Marszałek Dorn

Dodano:   /  Zmieniono: 
 
Sejmem nie można rządzić pięścią, ani żelazną, ani miedzianą - mówił nowy marszałek Sejmu Ludwik Dorn na konferencji prasowej.

"Według mojego doświadczenia parlamentarnego Sejm to bardzo subtelna maszyneria" - podkreślił. Jak zapowiedział, po majowym weekendzie będzie chciał spotkać się z dziennikarzami akredytowanymi w Sejmie w celu uzgodnienia zasad współpracy. "Będę miał pewne oczekiwanie, jeśli chodzi o powołanie korpusu dziennikarzy z dziekanami i prodziekanami, aby istniała komunikacja między marszałkiem, kierownictwem Kancelarii Sejmu, a dziennikarzami" - dodał.

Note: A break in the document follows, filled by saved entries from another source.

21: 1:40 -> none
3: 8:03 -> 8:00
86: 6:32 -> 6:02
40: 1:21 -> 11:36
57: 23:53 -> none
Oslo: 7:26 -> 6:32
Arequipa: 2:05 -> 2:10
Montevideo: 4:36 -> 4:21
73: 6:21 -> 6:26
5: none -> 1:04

Ludwik Dorn, dotychczas wicepremier w rządzie Jarosława Kaczyńskiego - został w piątek marszałkiem Sejmu. Zastąpił na tym stanowisku Marka Jurka, formalnie odwołanego kilka godzin wcześniej.

Za powołaniem Dorna na funkcję marszałka głosowało 235 posłów. Jego kontrkandydata Bronisława Komorowskiego (PO) poparło 189 posłów. Większość bezwzględna potrzebna do wyboru marszałka wynosiła 214 głosów.

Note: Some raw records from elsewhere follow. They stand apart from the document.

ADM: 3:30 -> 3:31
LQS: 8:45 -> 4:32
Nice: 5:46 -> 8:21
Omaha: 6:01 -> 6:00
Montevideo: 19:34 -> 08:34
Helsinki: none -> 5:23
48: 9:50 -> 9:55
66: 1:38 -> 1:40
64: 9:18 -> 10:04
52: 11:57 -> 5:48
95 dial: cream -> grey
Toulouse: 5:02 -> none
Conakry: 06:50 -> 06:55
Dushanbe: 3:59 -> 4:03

Tuż po głosowaniu Dorn podziękował za wybór i zadeklarował, że będzie starał się spełnić oczekiwania i większości i mniejszości sejmowej, bo takie jest zadanie marszałka.

"Nie będę przedstawiał swojej koncepcji parlamentaryzmu, bo mamy piątek po południu, mówiłem o tym w odpowiedziach na pytania" - dodał.

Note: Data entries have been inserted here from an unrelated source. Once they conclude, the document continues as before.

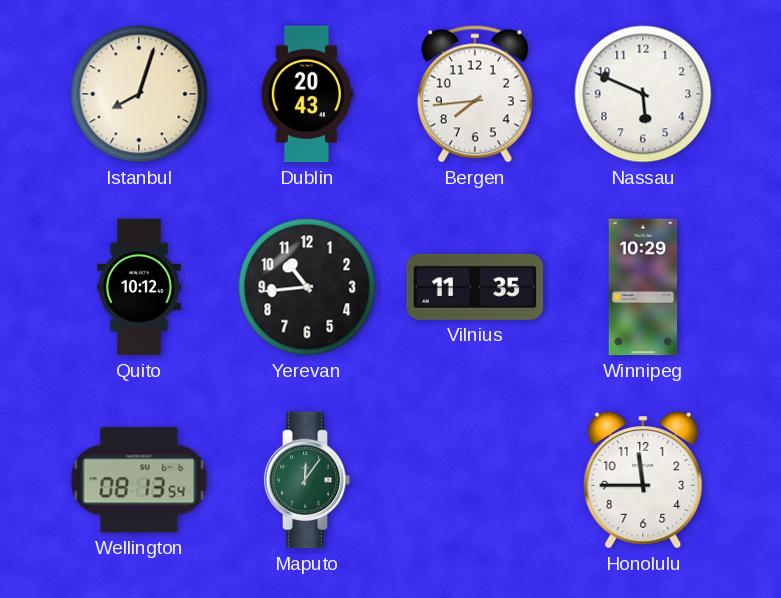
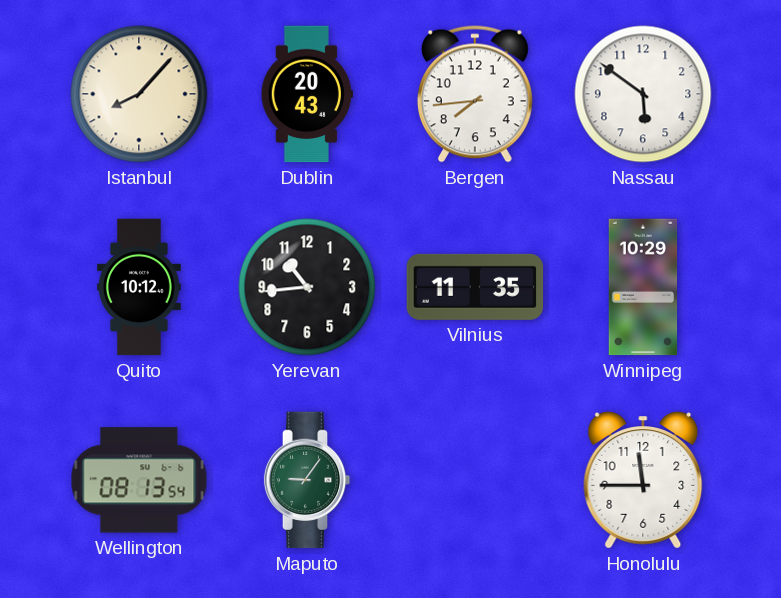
Istanbul: 8:03 -> 8:07
Nassau: 5:49 -> 5:51
Maputo: 12:06 -> 9:06
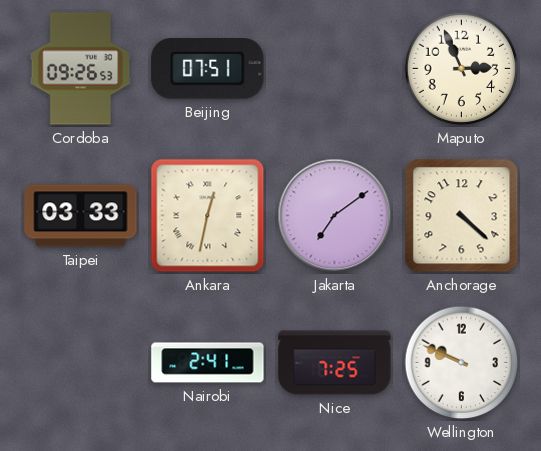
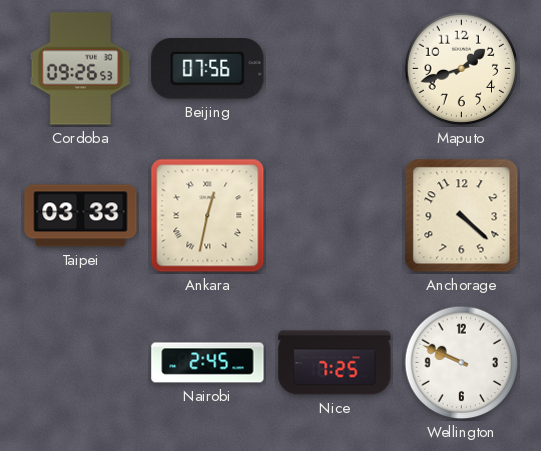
Beijing: 07:51 -> 07:56
Maputo: 2:56 -> 1:42
Jakarta: 7:09 -> none
Nairobi: 2:41 -> 2:45
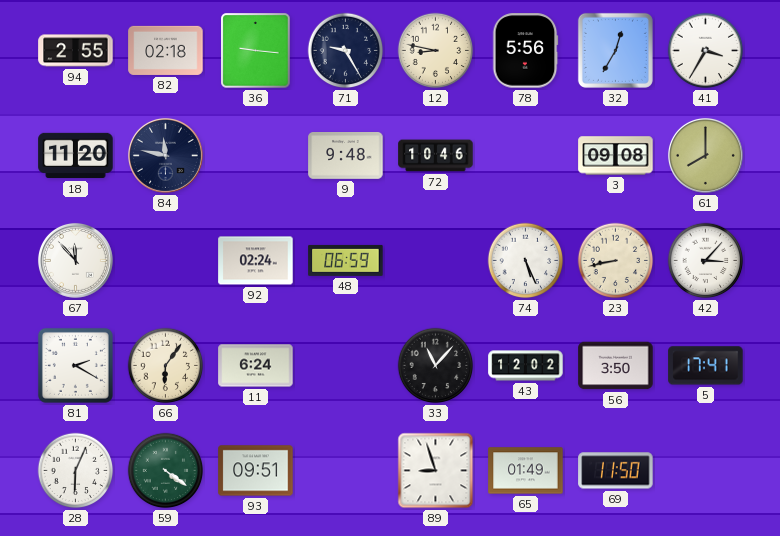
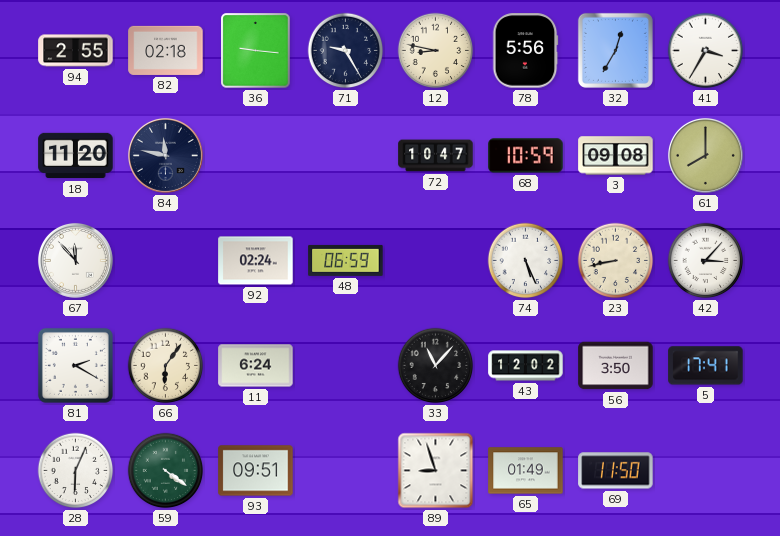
9: 9:48 -> none
72: 10:46 -> 10:47
68: none -> 10:59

Odniósł się do jednego z nich - czy lubi pracę w Sejmie - na które wcześniej nie odpowiedział. "Otóż moim głębokim przekonaniem jest to, że robota jest po to, żeby była dobrze zrobiona, a jeżeli ktoś jej nie lubi to polubi" - powiedział.

Poprzedni marszałek - Marek Jurek - złożył rezygnację ze stanowiska w połowie kwietnia po tym, jak Sejm nie wprowadził do konstytucji zmian dotyczących ochrony życia od poczęcia. Jurek wystąpił wówczas z PiS i przystąpił do budowania nowego ugrupowania - Prawicy Rzeczypospolitej.

Już wówczas nazwisko Dorna jako potencjalnego kandydata na marszałka Sejmu pojawiło się na dziennikarskiej giełdzie. Zarówno Dorn, jak i premier zdementowali te doniesienia - Dorn nie chciał się zgodzić na opuszczenie rządu i kierowanie Sejmem.

Jego kandydaturę PiS ogłosił oficjalnie w czwartek. Premier Jarosław Kaczyński odniósł się do tego krótko: "Dorn dał się przekonać".

W piątek rano prezydent Lech Kaczyński odwołał Dorna ze składu rządu, gdzie był wicepremierem.